In recent days, parents in several parts of the province have shared information on COVID-19 school cases in Facebook groups and other social-media platforms. It’s not the first time they’ve stepped in to help keep their children safe: Last year, some parents organized rapid testing in their school communities. The Ontario government blocked those efforts, but recently made rapid tests available to staff and students.

The worry with parents tracking cases is that it could lead to “misinformation, misinterpretations, alienation of children and families,” said Susy Hota, medical director of infection prevention and control at Toronto’s University Health Network. Parents, unlike public health, are not trained in contact tracing.

Recent government policy changes means that more reliable PCR lab tests aren’t available to most students and staff. Schools are relying on rapid tests.

“I can understand wanting to know. … In the current landscape, I don’t know how you can possibly have accurate information about what’s going on,” Dr. Hota said.

She added: “The bottom line to me is if kids are sick and they’re staying home and isolating as they should, and their families are isolating as they should, that’s the most important thing.”

Under new Ontario guidelines, families will only be notified by public-health authorities when their school’s absence rate reaches 30 per cent. It is unclear if that threshold would trigger a school to close temporarily.

The province is no longer posting school COVID-19 cases on its website, and it does not require school boards to do so, either. Instead, it is reporting absence rates for students and staff, which parents and educators have said is not useful in assessing risk in classrooms. Adults and children could be absent for several reasons, including isolation because of illness or a religious holiday.

Caitlin Clark, a spokeswoman for Education Minister Stephen Lecce, said in a statement on Wednesday that the government wants students to remain in class, which is important to their academic achievement as well as their physical and mental health. She did not address why COVID-19 cases are not presented separately in the absence data.
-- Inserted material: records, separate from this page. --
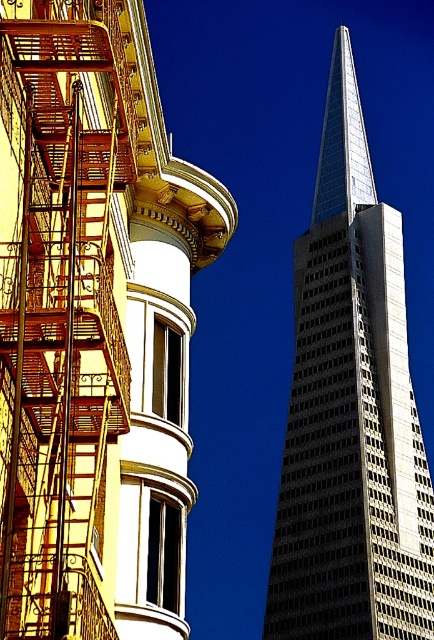 Can you confirm if rusty metal fire escape at left is wider than glassy silver skyscraper at center?

Incorrect, rusty metal fire escape at left's width does not surpass glassy silver skyscraper at center's.

Consider the image. Does rusty metal fire escape at left have a smaller size compared to glassy silver skyscraper at center?

Correct, rusty metal fire escape at left occupies less space than glassy silver skyscraper at center.

Is point (36, 332) positioned after point (375, 406)?

No, (36, 332) is in front of (375, 406).

The width and height of the screenshot is (434, 640). In order to click on rusty metal fire escape at left in this screenshot , I will do `click(62, 314)`. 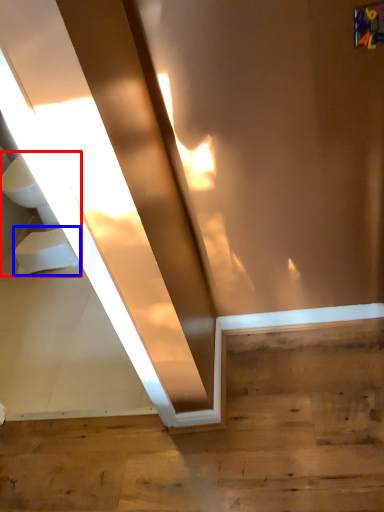 Question: Which object is closer to the camera taking this photo, sink (highlighted by a red box) or toilet bowl (highlighted by a blue box)?

Choices:
 (A) sink
 (B) toilet bowl

Answer: (B) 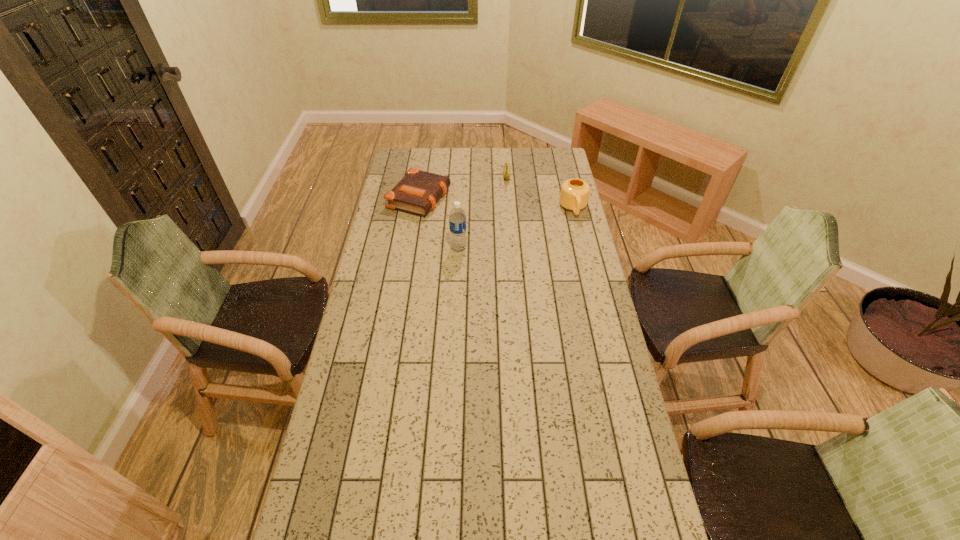 Locate an element on the screen. Image resolution: width=960 pixels, height=540 pixels. vacant space at the near edge is located at coordinates (451, 500).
Some school boards, including the Toronto Catholic District School Board and the Durham District School Board, have continued tracking COVID-19 cases on their websites. The Toronto District School Board said principals would notify families if there is a positive case in their child’s class.

Shameela Shakeel, a parent in York Region, has been tracking school cases since September, 2020, on her Facebook group, which has grown to 5,200 members. Families and educators fill out a form that she then pulls together into a database each night. Ms. Shakeel tries to report only confirmed cases. “None of us want schools closed. We want the schools safe,” she said.

Ms. Shakeel feels she is providing a community service that helps parents make more informed decisions about sending their children to school. The province’s absence data does little to inform families of COVID-19 cases, she added.

“With everything, a lot of burden has fallen on parents and educators and students to fill these gaps,” Ms. Shakeel said.

“On the one hand, I think it’s great that we have communities pulling together to do these things. But we shouldn’t have to.”